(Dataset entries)
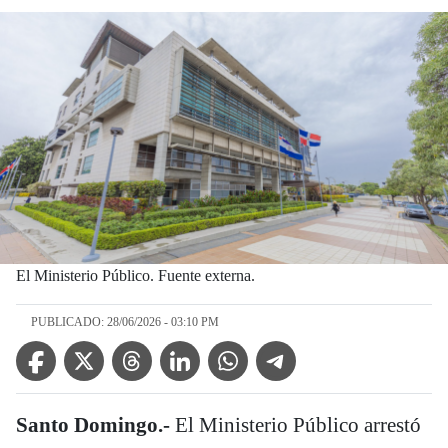
El Ministerio Público. Fuente externa.
PUBLICADO: 28/06/2026 - 03:10 PM
Facebook Icon
Twitter Icon
Threads Icon
Linkedin Icon
WhatsApp Icon
Telegram Icon
Santo Domingo.-
El Ministerio Público arrestó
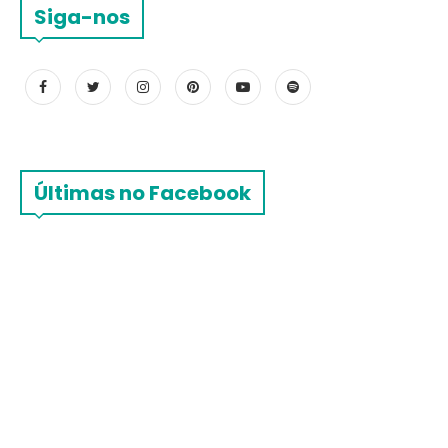
Siga-nos
Últimas no Facebook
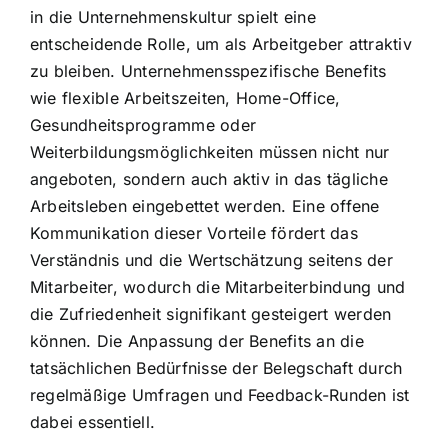
in die Unternehmenskultur spielt eine
entscheidende Rolle, um als Arbeitgeber attraktiv
zu bleiben. Unternehmensspezifische Benefits
wie flexible Arbeitszeiten, Home-Office,
Gesundheitsprogramme oder
Weiterbildungsmöglichkeiten müssen nicht nur
angeboten, sondern auch aktiv in das tägliche
Arbeitsleben eingebettet werden. Eine offene
Kommunikation dieser Vorteile fördert das
Verständnis und die Wertschätzung seitens der
Mitarbeiter, wodurch die Mitarbeiterbindung und
die Zufriedenheit signifikant gesteigert werden
können. Die Anpassung der Benefits an die
tatsächlichen Bedürfnisse der Belegschaft durch
regelmäßige Umfragen und Feedback-Runden ist
dabei essentiell.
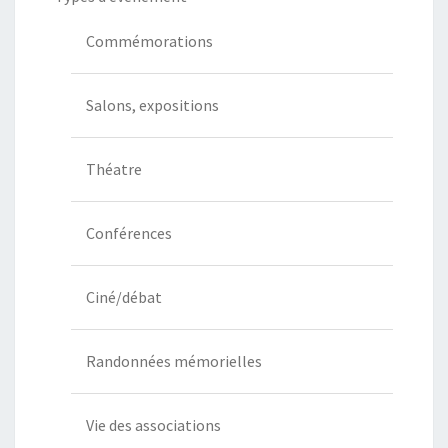
Commémorations
Salons, expositions
Théatre
Conférences
Ciné/débat
Randonnées mémorielles
Vie des associations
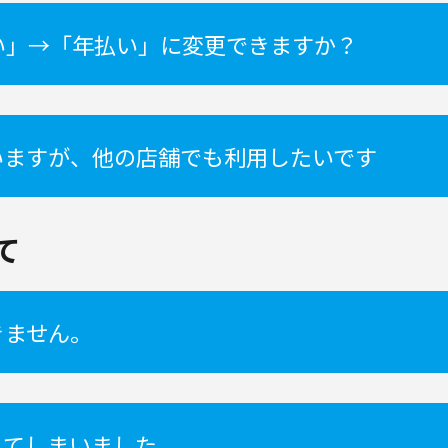
い」→「年払い」に変更できますか？
いますが、他の店舗でも利用したいです
て
きません。
れてしまいました。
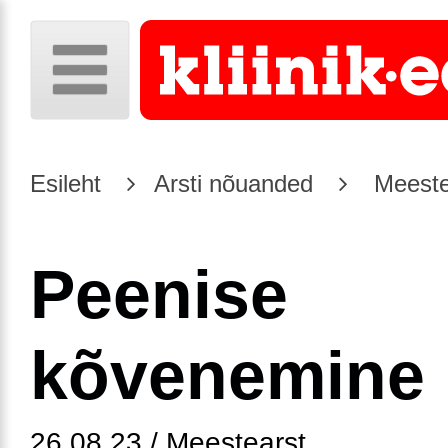
Esileht
Arsti nõuanded
Meeste
Peenise
kõvenemine
26.08.23 / Meestearst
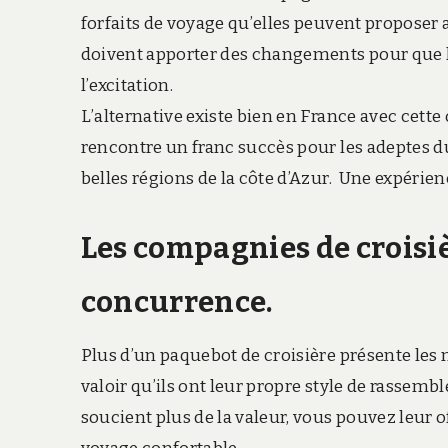
forfaits de voyage qu’elles peuvent proposer a
doivent apporter des changements pour que l
l’excitation.
L’alternative existe bien en France avec cette 
rencontre un franc succès pour les adeptes d
belles régions de la côte d’Azur. Une expérien
Les compagnies de croisi
concurrence.
Plus d’un paquebot de croisière présente les m
valoir qu’ils ont leur propre style de rassem
soucient plus de la valeur, vous pouvez leur o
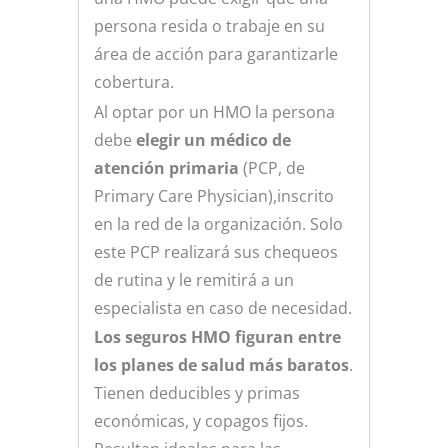
persona resida o trabaje en su
área de acción para garantizarle
cobertura.
Al optar por un HMO la persona
debe
elegir un médico de
atención primaria
(PCP, de
Primary Care Physician),inscrito
en la red de la organización. Solo
este PCP realizará sus chequeos
de rutina y le remitirá a un
especialista en caso de necesidad.
Los seguros HMO figuran entre
los planes de salud más baratos
.
Tienen deducibles y primas
económicas, y copagos fijos.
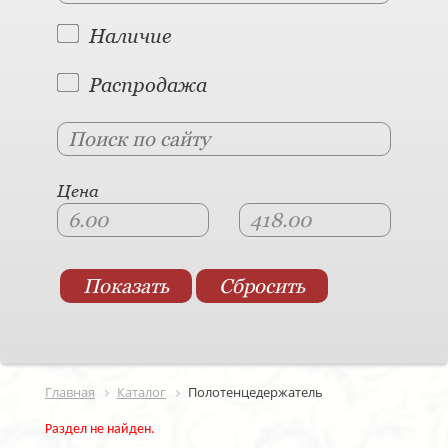
Наличие
Распродажа
Цена
Главная
Каталог
Полотенцедержатель
Раздел не найден.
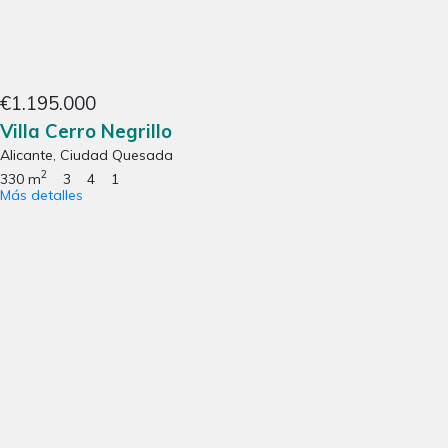
€1.195.000
Villa Cerro Negrillo
Alicante, Ciudad Quesada
2
330 m
3
4
1
Más detalles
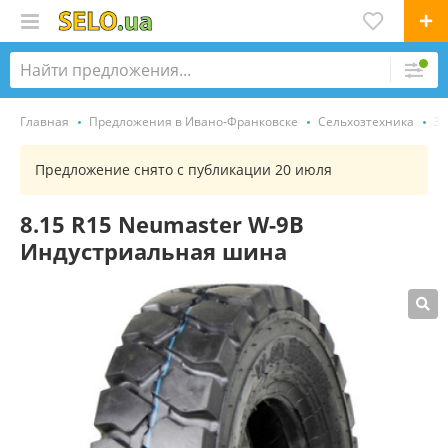
Главная
Предложения в Ивано-Франковске
Сельхозтехника
За
Предложение снято с публикации 20 июля
8.15 R15 Neumaster W-9B
Индустриальная шина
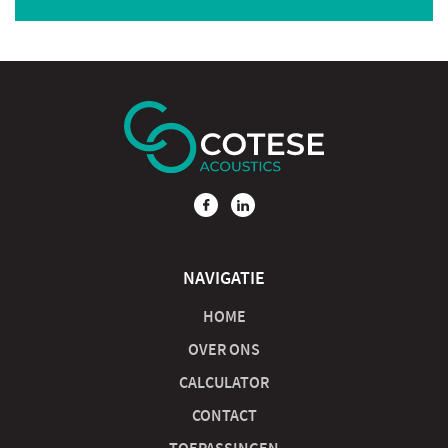
NAVIGATIE
HOME
OVER ONS
CALCULATOR
CONTACT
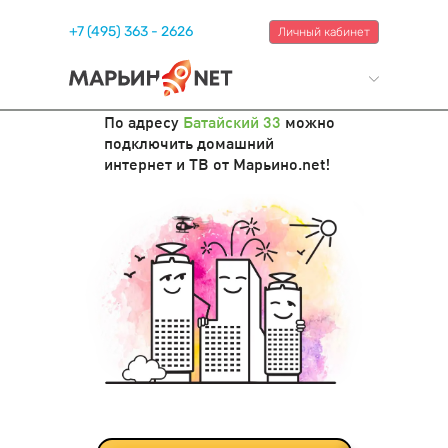
+7 (495) 363 - 2626
Личный кабинет
По адресу
Батайский 33
можно
подключить домашний
интернет и ТВ от Марьино.net!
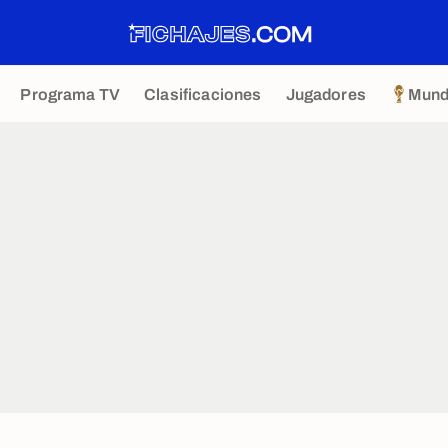
Programa TV
Clasificaciones
Jugadores
Mund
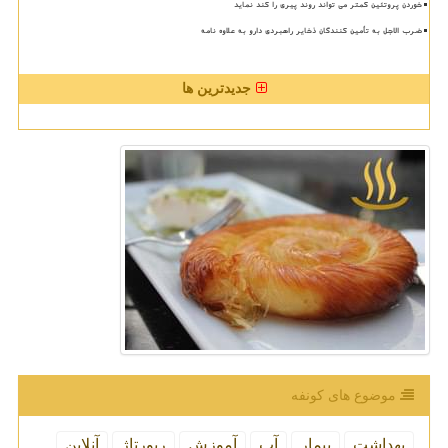
خوردن پروتئین کمتر می تواند روند پیری را کند نماید
ضرب الاجل به تأمین کنندگان ذخایر راهبردی دارو به علاوه نامه
جدیدترین ها
موضوع های كونفه
بهداشت
بیمار
آب
آموزش
رپورتاژ
آنلاین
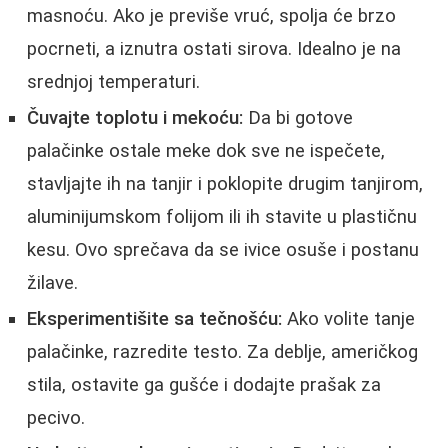
masnoću. Ako je previše vruć, spolja će brzo
pocrneti, a iznutra ostati sirova. Idealno je na
srednjoj temperaturi.
Čuvajte toplotu i mekoću:
Da bi gotove
palačinke ostale meke dok sve ne ispečete,
stavljajte ih na tanjir i poklopite drugim tanjirom,
aluminijumskom folijom ili ih stavite u plastičnu
kesu. Ovo sprečava da se ivice osuše i postanu
žilave.
Eksperimentišite sa tečnošću:
Ako volite tanje
palačinke, razredite testo. Za deblje, američkog
stila, ostavite ga gušće i dodajte prašak za
pecivo.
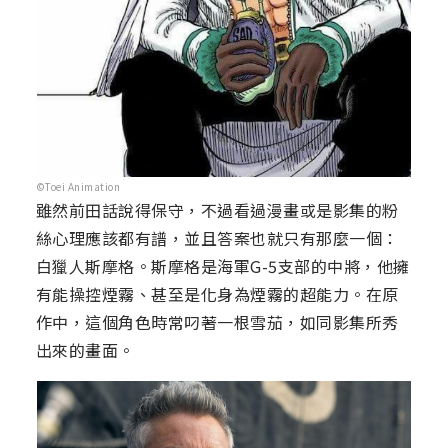
©Toei Animation
雖然前田話說得保守，不過看過漫畫或是影集的粉
絲心理應該都有譜，並且答案也就只有那麼一個：
白獵人斯摩格。斯摩格是海軍G-5支部的中將，他擁
有能操控煙霧、甚至是化身為煙霧的超能力。在原
作中，這個角色時常叼著一根雪茄，如同影集所秀
出來的畫面。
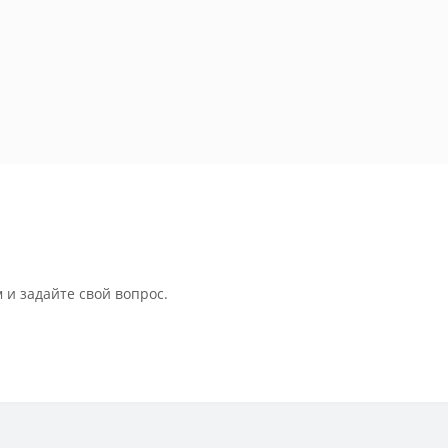
 и задайте свой вопрос.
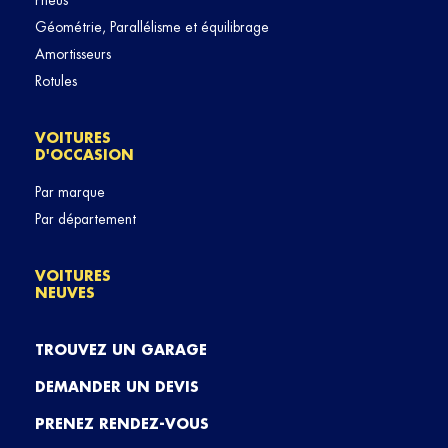
Pneus
Géométrie, Parallélisme et équilibrage
Amortisseurs
Rotules
VOITURES
D'OCCASION
Par marque
Par département
VOITURES
NEUVES
TROUVEZ UN GARAGE
DEMANDER UN DEVIS
PRENEZ RENDEZ-VOUS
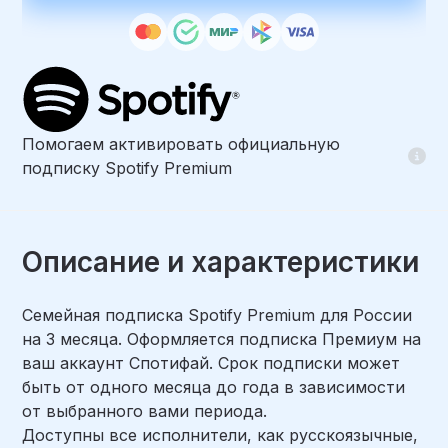
Помогаем активировать официальную
подписку Spotify Premium
Описание и характеристики
Семейная подписка Spotify Premium для России
на 3 месяца. Оформляется подписка Премиум на
ваш аккаунт Спотифай. Срок подписки может
быть от одного месяца до года в зависимости
от выбранного вами периода.
Доступны все исполнители, как русскоязычные,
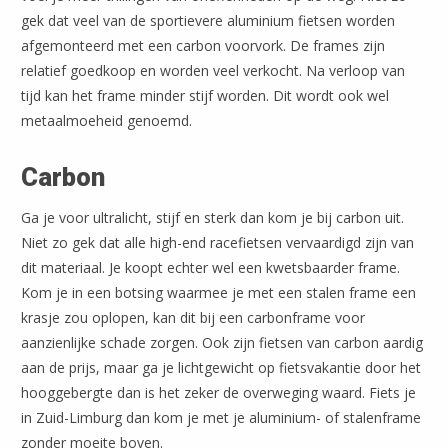
gek dat veel van de sportievere aluminium fietsen worden
afgemonteerd met een carbon voorvork. De frames zijn
relatief goedkoop en worden veel verkocht. Na verloop van
tijd kan het frame minder stijf worden. Dit wordt ook wel
metaalmoeheid genoemd.
Carbon
Ga je voor ultralicht, stijf en sterk dan kom je bij carbon uit.
Niet zo gek dat alle high-end racefietsen vervaardigd zijn van
dit materiaal. Je koopt echter wel een kwetsbaarder frame.
Kom je in een botsing waarmee je met een stalen frame een
krasje zou oplopen, kan dit bij een carbonframe voor
aanzienlijke schade zorgen. Ook zijn fietsen van carbon aardig
aan de prijs, maar ga je lichtgewicht op fietsvakantie door het
hooggebergte dan is het zeker de overweging waard. Fiets je
in Zuid-Limburg dan kom je met je aluminium- of stalenframe
zonder moeite boven.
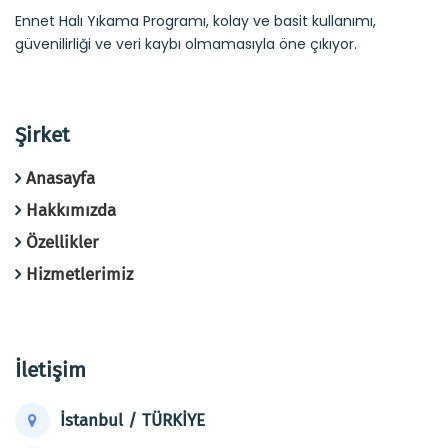
Ennet Halı Yıkama Programı, kolay ve basit kullanımı,
güvenilirliği ve veri kaybı olmamasıyla öne çıkıyor.
Şirket
Anasayfa
Hakkımızda
Özellikler
Hizmetlerimiz
İletişim
İstanbul / TÜRKİYE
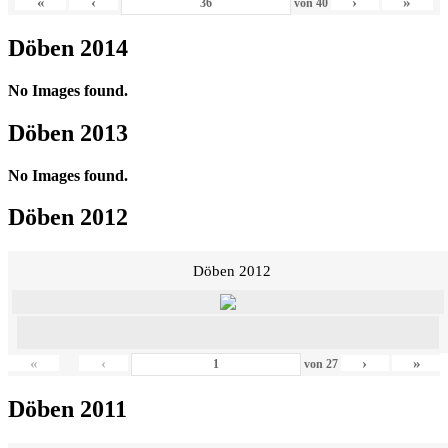
«
‹
›
»
von
40
Döben 2014
No Images found.
Döben 2013
No Images found.
Döben 2012
Döben 2012
«
‹
›
»
von
27
Döben 2011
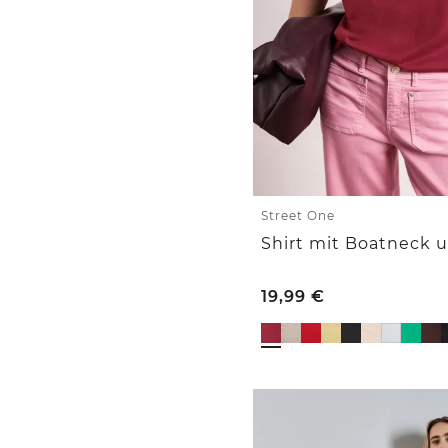
Street One
Shirt mit Boatneck 
19,99
€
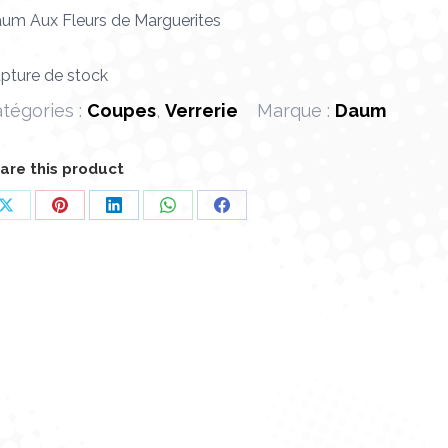
um Aux Fleurs de Marguerites
pture de stock
tégories :
Coupes
,
Verrerie
Marque :
Daum
are this product
Partager
Partager
Partager
Partager
Partager
sur
sur
sur
sur
sur
X
Pinterest
LinkedIn
WhatsApp
Facebook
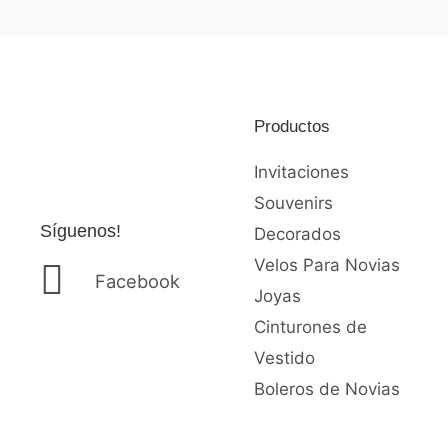
0
0
de
de
5
5
Productos
Invitaciones
Souvenirs
Síguenos!
Decorados
Velos Para Novias
Facebook
Joyas
Cinturones de
Vestido
Boleros de Novias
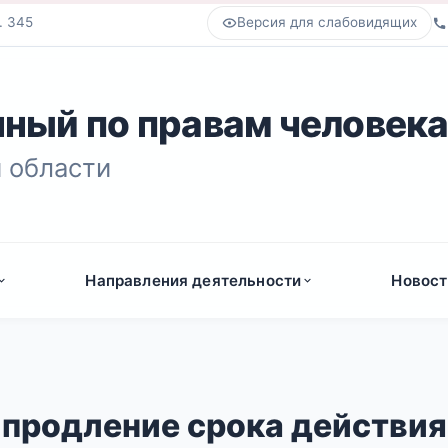
. 345
Версия для слабовидящих
ный по правам человек
 области
Направления деятельности
Новост
продление срока действия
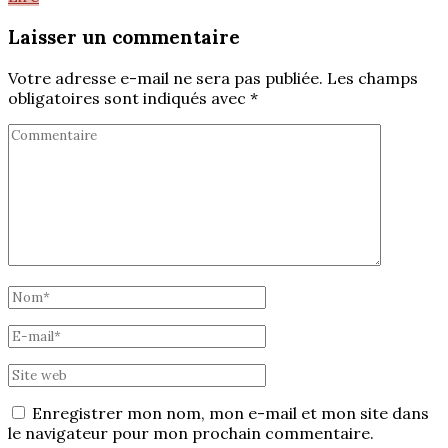
Laisser un commentaire
Votre adresse e-mail ne sera pas publiée.
Les champs
obligatoires sont indiqués avec
*
Enregistrer mon nom, mon e-mail et mon site dans
le navigateur pour mon prochain commentaire.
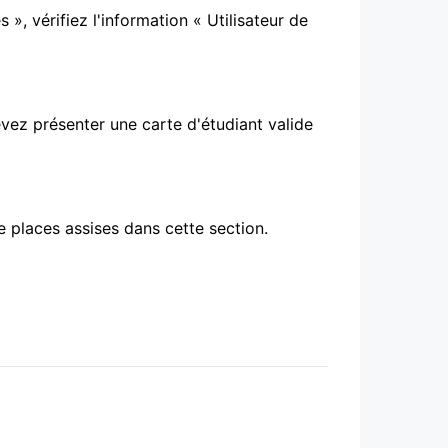
s », vérifiez l'information « Utilisateur de
evez présenter une carte d'étudiant valide
e places assises dans cette section.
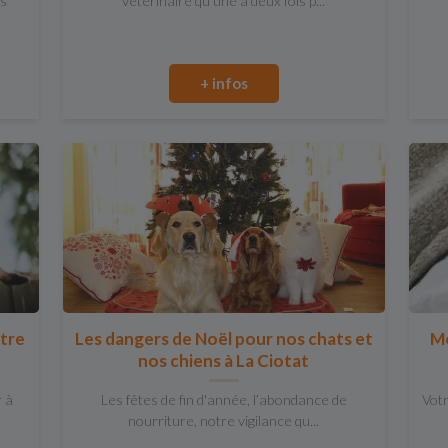
es
vétérinaire qu'une à deux fois p...
+ infos
ntre
Les dangers de Noël pour nos chats et
Mo
nos chiens à La Ciotat
r à
Les fêtes de fin d'année, l’abondance de
Votr
nourriture, notre vigilance qu...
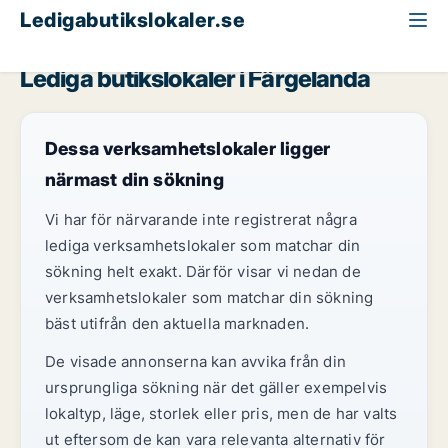
Ledigabutikslokaler.se
Västra Götaland
Färgelanda
Lediga butikslokaler i Färgelanda
Dessa verksamhetslokaler ligger
närmast din sökning
Vi har för närvarande inte registrerat några
lediga verksamhetslokaler som matchar din
sökning helt exakt. Därför visar vi nedan de
verksamhetslokaler som matchar din sökning
bäst utifrån den aktuella marknaden.
De visade annonserna kan avvika från din
ursprungliga sökning när det gäller exempelvis
lokaltyp, läge, storlek eller pris, men de har valts
ut eftersom de kan vara relevanta alternativ för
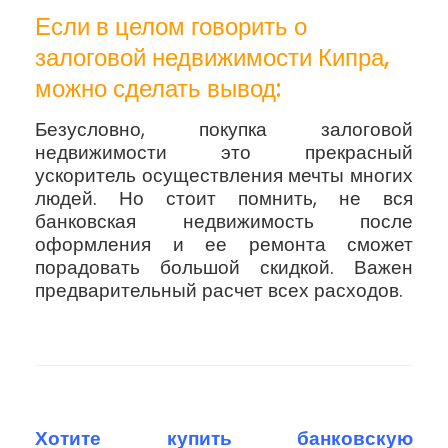
Если в целом говорить о
залоговой недвижимости Кипра,
можно сделать вывод:
Безусловно, покупка залоговой
недвижимости это прекрасный
ускоритель осуществления мечты многих
людей. Но стоит помнить, не вся
банковская недвижимость после
оформления и ее ремонта сможет
порадовать большой скидкой. Важен
предварительный расчет всех расходов.
Хотите купить банковскую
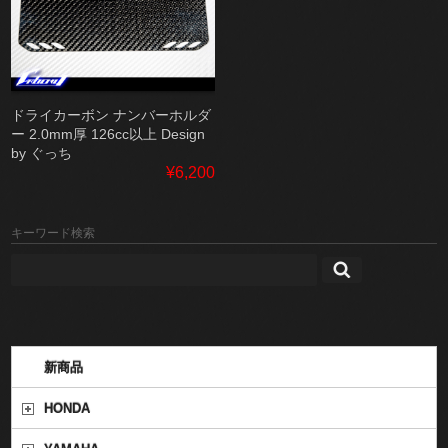
ドライカーボン ナンバーホルダ
ー 2.0mm厚 126cc以上 Design
by ぐっち
¥6,200
キーワード検索
新商品
HONDA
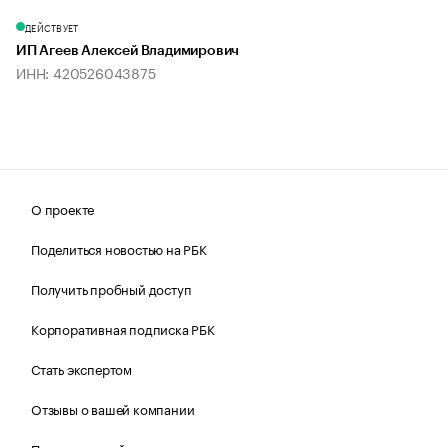
ДЕЙСТВУЕТ
ИП Агеев Алексей Владимирович
ИНН: 420526043875
О проекте
Поделиться новостью на РБК
Получить пробный доступ
Корпоративная подписка РБК
Стать экспертом
Отзывы о вашей компании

• [Task item] Take the records above from their first line through the line with "Weiterbildungsmöglichkeiten müssen nicht nur" and set those lines down word for word, minus the pictures.

• [Response to the task]
El Ministerio Público. Fuente externa.
PUBLICADO: 28/06/2026 - 03:10 PM
Facebook Icon
Twitter Icon
Threads Icon
Linkedin Icon
WhatsApp Icon
Telegram Icon
Santo Domingo.-
El Ministerio Público arrestó
Siga-nos
Últimas no Facebook
in die Unternehmenskultur spielt eine
entscheidende Rolle, um als Arbeitgeber attraktiv
zu bleiben. Unternehmensspezifische Benefits
wie flexible Arbeitszeiten, Home-Office,
Gesundheitsprogramme oder
Weiterbildungsmöglichkeiten müssen nicht nur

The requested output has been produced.